During the declaration, the electoral commission said, President Emerson Mnangagwa OF ZANU-PF polled 52.6% of total valid votes cast, while his fiercest rival, Nelson Chamisa and his Citizen’s Coalition for Change party (CCC), garnered 44%.
According to the commissioner of ZEC, Chamisa received more than 1.9 million of valid vote cast, while Mnangagwa received Zimbabwe over 2.3 million.
“Mnangagwa Emmerson Dambudzo of ZANU-PF party is declared duly elected president of the Republic of Zimbabwe.”
Justice Chigumba, Chair of Zimbabwean Electoral Commission.
The president averted a run-off by garnering over 50 percent of the votes cast, and voter participation was 69%.
According to the opposition, the elections were characterized by delays, which validates their claim of voter repression and cheating. Nelson Chamisa, the opposition flagbearer, condemned the delays as “a clear case of voter suppression, a classic case of Stone-Age rigging”.
In the same vein, the communications director for the opposition Citizen’s Coalition for Change, Promise Mkawananzi, implored that, the party has some reservations about the results, and therefore will not endorse the tally, labelling the result as “false”. “We cannot accept the results,” he asserted.
On the other hand, a handful of the ruling party’s supporters celebrated the results, as it were announced.
The Zimbabwean elections gained attraction from the Southern Africa regional groups as an evaluation of ZANU-PF’s dominance.
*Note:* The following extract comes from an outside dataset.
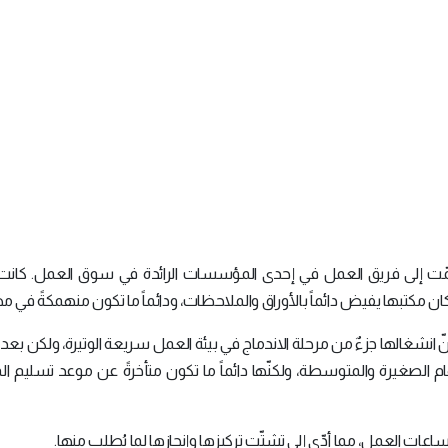
مّت إلى فريق العمل في إحدى المؤسسات الرائدة في سوق العمل. كان
. كان مكتبها يفيض دائماً بالأوراق والملاحظات، ودائماً ما تكون منهمكةً في م
ت أنّ انشغالها جزءٌ من مرحلة الاندماج في بيئة العمل سريعة الوتيرة، ولكن بعد
هام الصغيرة والمتوسطة، ولكنّها دائماً ما تكون متأخرةً عن موعد تسليم ا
According to international observers, the elections didn’t meet regional and international standards.
According to election observers, the elections were purposely planned to get the ZANU-PF party victorious. The head of the European Union’s monitoring team claimed that, the elections were climaxed with an atmosphere of uncertainty, describing it as a “climate of fear.”
Additionally, observers from the Southern Africa Development Community (SADC) claimed they witnessed certain challenges like problems with voter register, ban of opposition gatherings, voting delays, and biased media coverage.
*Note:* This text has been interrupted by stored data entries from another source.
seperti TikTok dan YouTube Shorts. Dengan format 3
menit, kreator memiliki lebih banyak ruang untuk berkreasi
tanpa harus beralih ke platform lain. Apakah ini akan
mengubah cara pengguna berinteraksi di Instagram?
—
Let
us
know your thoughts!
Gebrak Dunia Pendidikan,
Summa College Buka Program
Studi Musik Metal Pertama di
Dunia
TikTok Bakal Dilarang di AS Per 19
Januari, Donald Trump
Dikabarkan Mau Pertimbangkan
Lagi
“The elections were fraught with irregularities and aggrieved the people of Zimbabwe. The CCC has good grounds to go to court and challenge the outcome”.
Rejoice Ngwenya, Political Analyst.
The victorious ZANU-PF on the other hand, has denied all the allegations by the foreign observers. It said, the party had no undue advantage over the opposition, or planned of rigging the elections’ outcome.
However, Professor Nicole Beadsworth of Witwatersrand University asserted that, the final results of the elections, looked like an immediate response to criticisms from foreign observers, and the Southern Africa Development Community (SADC).
“We all have a lot of questions about the speed with which ZEC is announcing presidential results,” she said.
Parliamentary Results
Furthermore, ZANU-PF came out victorious in parliamentary elections, amassing 136 seats out of the 210 contested seats in a first-past-the-post system, as compared to 73 seats won by the Citizen’s Coalition for Change party. A seat remained unallocated due to the demise of its contender.
Also the ZANU-PF party will dominate parliament because, the President is mandated by the constitution to appoint an additional sixty female candidate under a party-list proportional method of representation.
In the run-up to the elections, Mnangagwa was widely projected to be victorious by many analysts, due the ruling party’s relations with the Zimbabwean Electoral Commission. The ZANU-PF party has clinched to power for four decades.